### [Work to be completed]
Write out the listing exactly, dropping any picture it contains.

[[ Recorded data open ]]

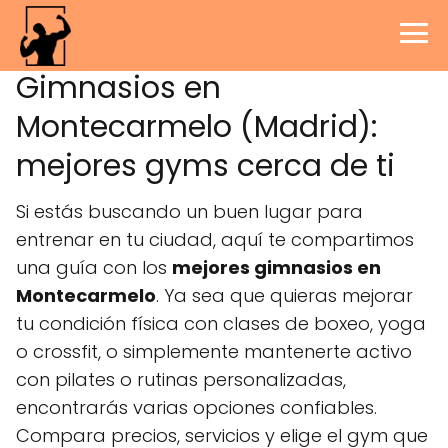
Gimnasios en
Montecarmelo (Madrid):
mejores gyms cerca de ti
Si estás buscando un buen lugar para
entrenar en tu ciudad, aquí te compartimos
una guía con los
mejores gimnasios en
Montecarmelo
. Ya sea que quieras mejorar
tu condición física con clases de boxeo, yoga
o crossfit, o simplemente mantenerte activo
con pilates o rutinas personalizadas,
encontrarás varias opciones confiables.
Compara precios, servicios y elige el gym que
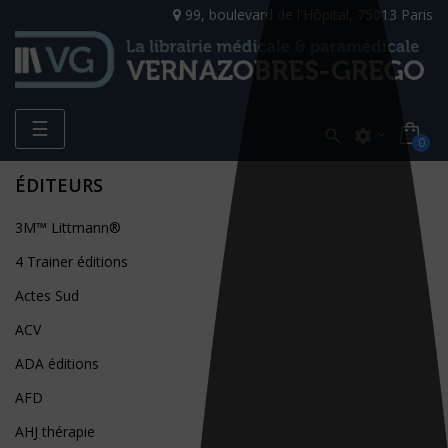
99, boulevard de l'Hôpital, 75013 Paris
Toggle
☰

settings
0
navigation
ÉDITEURS
3M™ Littmann®
4 Trainer éditions
Actes Sud
ACV
ADA éditions
AFD
AHJ thérapie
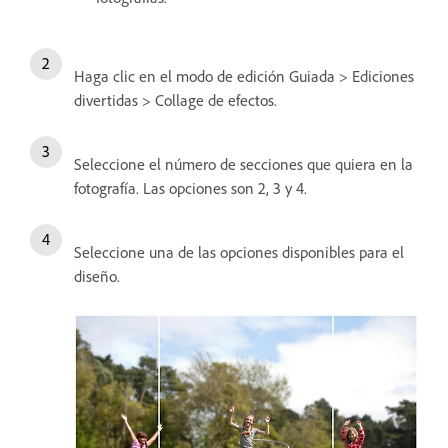
Haga clic en el modo de edición Guiada > Ediciones
divertidas > Collage de efectos.
Seleccione el número de secciones que quiera en la
fotografía. Las opciones son 2, 3 y 4.
Seleccione una de las opciones disponibles para el
diseño.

[[ Recorded data closed ]]

### [Output]
Gimnasios en
Montecarmelo (Madrid):
mejores gyms cerca de ti
Si estás buscando un buen lugar para
entrenar en tu ciudad, aquí te compartimos
una guía con los
mejores gimnasios en
Montecarmelo
. Ya sea que quieras mejorar
tu condición física con clases de boxeo, yoga
o crossfit, o simplemente mantenerte activo
con pilates o rutinas personalizadas,
encontrarás varias opciones confiables.
Compara precios, servicios y elige el gym que
99, boulevard de l'Hôpital, 75013 Paris
Toggle
☰

settings
0
navigation
ÉDITEURS
3M™ Littmann®
4 Trainer éditions
Actes Sud
ACV
ADA éditions
AFD
AHJ thérapie
Haga clic en el modo de edición Guiada > Ediciones
divertidas > Collage de efectos.
Seleccione el número de secciones que quiera en la
fotografía. Las opciones son 2, 3 y 4.
Seleccione una de las opciones disponibles para el
diseño.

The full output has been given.